Work instruction:
Go through the material below, count the lines with the word "edunisinos", and reply with the count alone.

Data shown:
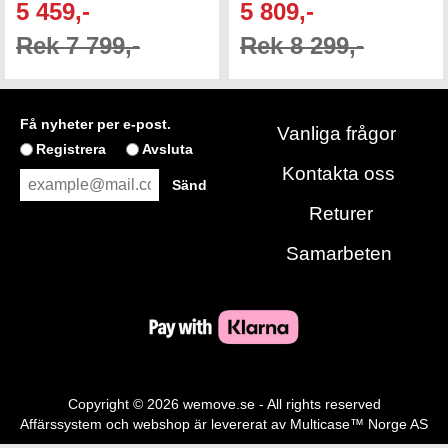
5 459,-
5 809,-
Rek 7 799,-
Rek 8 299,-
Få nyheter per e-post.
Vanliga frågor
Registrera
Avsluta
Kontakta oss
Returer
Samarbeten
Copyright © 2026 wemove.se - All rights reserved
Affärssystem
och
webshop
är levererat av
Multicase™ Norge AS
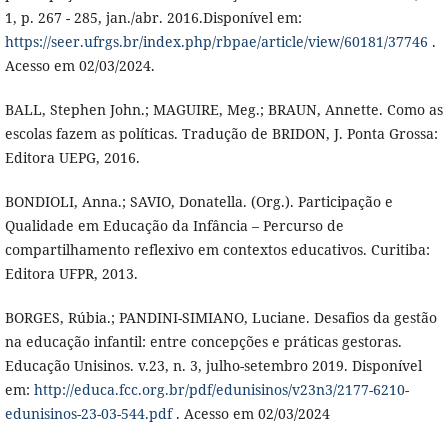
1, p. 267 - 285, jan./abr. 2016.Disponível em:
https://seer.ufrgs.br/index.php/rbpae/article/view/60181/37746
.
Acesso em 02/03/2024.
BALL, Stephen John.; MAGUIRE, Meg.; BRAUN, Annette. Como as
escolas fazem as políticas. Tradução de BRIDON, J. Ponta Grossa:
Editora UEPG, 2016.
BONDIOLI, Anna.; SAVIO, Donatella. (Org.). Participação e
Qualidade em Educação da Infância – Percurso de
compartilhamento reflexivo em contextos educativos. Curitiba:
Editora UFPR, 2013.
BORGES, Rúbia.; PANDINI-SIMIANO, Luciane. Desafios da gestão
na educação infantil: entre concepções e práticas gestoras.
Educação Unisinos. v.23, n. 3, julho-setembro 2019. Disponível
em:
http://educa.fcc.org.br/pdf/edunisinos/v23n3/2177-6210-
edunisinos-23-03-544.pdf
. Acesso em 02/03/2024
==
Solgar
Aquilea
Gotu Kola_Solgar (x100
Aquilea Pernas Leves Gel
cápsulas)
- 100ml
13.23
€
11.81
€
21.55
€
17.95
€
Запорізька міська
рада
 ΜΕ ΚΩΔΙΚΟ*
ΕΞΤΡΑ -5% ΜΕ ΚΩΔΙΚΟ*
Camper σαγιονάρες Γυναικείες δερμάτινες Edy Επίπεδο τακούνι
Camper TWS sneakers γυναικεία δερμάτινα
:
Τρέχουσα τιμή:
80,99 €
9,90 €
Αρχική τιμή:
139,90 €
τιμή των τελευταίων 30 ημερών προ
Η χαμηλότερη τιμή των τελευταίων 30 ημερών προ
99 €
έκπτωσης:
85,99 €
---
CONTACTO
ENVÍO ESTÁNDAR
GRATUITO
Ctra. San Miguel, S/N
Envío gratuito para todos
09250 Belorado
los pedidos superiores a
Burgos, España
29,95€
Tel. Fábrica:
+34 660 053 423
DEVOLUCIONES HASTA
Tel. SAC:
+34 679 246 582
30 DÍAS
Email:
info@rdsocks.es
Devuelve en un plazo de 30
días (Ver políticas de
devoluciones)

Answer below:
2